I was young, impressionable, and I hung on every word from the older men. I had a big, blue roan horse in my string that was your typical big outfit horse with a bad attitude. He had a number brand from his days with Cody Bill Smith’s bucking string, you had to tie up every foot when you put shoes on him, and every morning it was his turn to go you had better be screwed down tight when your butt hit the seat of your saddle.
One snowy morning, before any sign of light showed in the East, the crew saddled up and prepared to head out through the endless miles of sagebrush. It just happened to be old Blue’s turn that morning and I was puckered like a bad lemon. It was one of those times when I didn’t mind anyone having that second cup of coffee before we swung on.
When the cowboss finally stepped aboard and the rest of the crew followed suit, I cranked Blue’s head around and grabbed my stirrup. Just as I expected, he broke in two. Everything was a blur as I tried to pull his head up and get things under control. In the dark I remember going past the boss on his horse, and I remember him yelling to me. “Hang with him cowboy!”
Those words are forever etched on my mind. He actually called me “cowboy.” A man of his stature had used that word in reference to me! I couldn’t believe it. The rest of the day, as I peddled Blue behind an endless line of cows with brand new baby calves, I was on cloud nine. The boss had called me a cowboy.
Despite the fact that I had grown up with a father that had worked a horseback, and I was now making my living on the back of a horse, I had never thought of myself as a full-fledged cowboy.
In today’s world the word “cowboy” gets tossed around rather freely. I hear it used to describe everything from an out of control police officer to a spindly armed male model with a western hat on a TV reality show. What gives?
Who has the authority to bestow the title of cowboy?

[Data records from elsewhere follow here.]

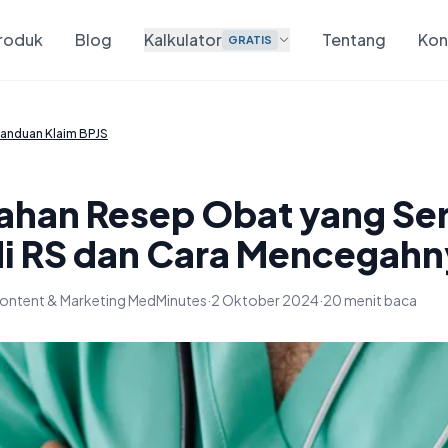
roduk
Blog
Kalkulator
Tentang
Kon
GRATIS
anduan Klaim BPJS
lahan Resep Obat yang Se
 di RS dan Cara Mencegah
ontent & Marketing MedMinutes
·
2 Oktober 2024
·
20 menit baca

No one in particular… it has to be earned. To those who live in the horse and cattle culture, the title of cowboy is something that has to be worked for. No one would ever dare bestow the title upon one’s self. I once heard a top hand answer when asked if he was a real cowboy, “I’ll do until one comes along.” I have always admired that statement.
It certainly can’t be achieved by purchasing a western hat and a pair of boots. If you ever pick up one of those “western” magazines that publish pictures from the latest poetry gathering, socialite activity, or fundraiser, you’ll see what I mean. You might see photos of folks with expensive, custom made hats and long flowing neck rags, but missing are the sun-creased faces and rough cracked hands that come from a life in the out of doors.

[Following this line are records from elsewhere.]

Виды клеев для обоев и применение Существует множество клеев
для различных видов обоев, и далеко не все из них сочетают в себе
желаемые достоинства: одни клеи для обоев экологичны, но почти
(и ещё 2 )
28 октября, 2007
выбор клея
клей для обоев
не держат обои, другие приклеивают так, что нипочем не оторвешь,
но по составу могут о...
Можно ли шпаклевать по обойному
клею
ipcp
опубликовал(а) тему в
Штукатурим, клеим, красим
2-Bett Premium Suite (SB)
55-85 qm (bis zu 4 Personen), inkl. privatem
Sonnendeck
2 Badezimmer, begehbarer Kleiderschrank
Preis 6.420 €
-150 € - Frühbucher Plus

I can put on Los Angeles Laker’s warm-up suit, but that doesn’t make me an NBA player. If anyone were to toss me a basketball it would become readily apparent that I was not the real thing.
I once had a female friend from Pennsylvania. She came West in the 1970’s to go to college. She commented to me once about an individual who was dressed in western attire and telling big windies at the bar. I told her that the man was not really a cowboy. She could not understand why he would pretend to be one when he wasn’t. I told her that the West was full of those kind of guys.
But why? I have never pretended to be an astronaut or a jet pilot, not even to impress those of the female persuasion. I have, however, pretended to be deathly ill when my wife has wanted me to attend some kind of social function.
In reality, what is a cowboy? My definition of a cowboy is someone who works on horseback taking care of cattle. I would also add that the person needs to be able handle a horse well enough to get the job done, and also be able to handle a rope. To me, a rope is an indispensable tool of the trade, just like a good horse.
I attended a grave side service for an old fellow who had spent a lifetime in the rough country chasing cattle a horseback. The man who was speaking at the service, an old cowhand himself, said, “Melvin knew what it was like to be cold and hungry, and how to stay with a job until it was done. He was a cowboy.”
When someone who has paid their dues uses the title “cowboy” it is a term of the utmost respect. It is a term not to be taken lightly.
Along those same lines, I hear people talking about the Code of the West. In fact I hear that Wall Street workers now have an outline of the “Code” to help them be more successful. I know those folks like to have lists that they check off to make sure they are accomplishing something, but I think the code can be summed up by just one phrase, “Treat everyone like you would like to be treated yourself.” It is not fancy, it just is.
I have never worked anyplace that I couldn’t leave a silver bit or a pair of Garcia spurs hanging on the wall and have to worry about them not being there the next day. In camp there is no way to lock up your personal belongings, but no one would ever think about touching somebody else’s property without asking. If you do break the code you don’t last long.
People in the ranching industry don’t need a manual to tell them what the code of the west is. They live it every day. Ranching families look for opportunities to help their neighbor. They’re at their best when things get tough because they live on the edge. I heard a rancher say that going to Las Vegas is recreation, ranching is true gambling.